What is being asked »
Please copy every line of the data in which the string "Autónoma" appears.

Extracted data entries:
»»

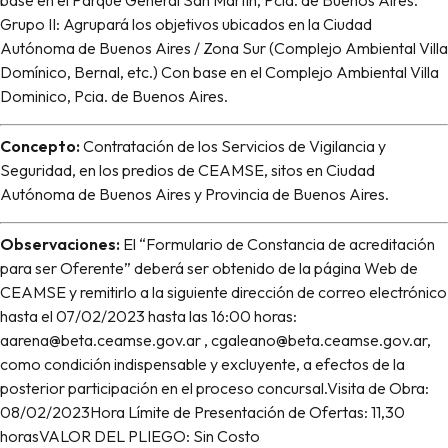
base en el Parque General San Martín, Pcia. de Buenos Aires.
Grupo II: Agrupará los objetivos ubicados en la Ciudad
Autónoma de Buenos Aires / Zona Sur (Complejo Ambiental Villa
Domínico, Bernal, etc.) Con base en el Complejo Ambiental Villa
Dominico, Pcia. de Buenos Aires.
Concepto:
Contratación de los Servicios de Vigilancia y
Seguridad, en los predios de CEAMSE, sitos en Ciudad
Autónoma de Buenos Aires y Provincia de Buenos Aires.
Observaciones:
El “Formulario de Constancia de acreditación
para ser Oferente” deberá ser obtenido de la página Web de
CEAMSE y remitirlo a la siguiente dirección de correo electrónico
hasta el 07/02/2023 hasta las 16:00 horas:
aarena@beta.ceamse.gov.ar , cgaleano@beta.ceamse.gov.ar,
como condición indispensable y excluyente, a efectos de la
posterior participación en el proceso concursal.Visita de Obra:
08/02/2023Hora Límite de Presentación de Ofertas: 11,30
horasVALOR DEL PLIEGO: Sin Costo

««

Solution to this problem »
Autónoma de Buenos Aires / Zona Sur (Complejo Ambiental Villa
Autónoma de Buenos Aires y Provincia de Buenos Aires.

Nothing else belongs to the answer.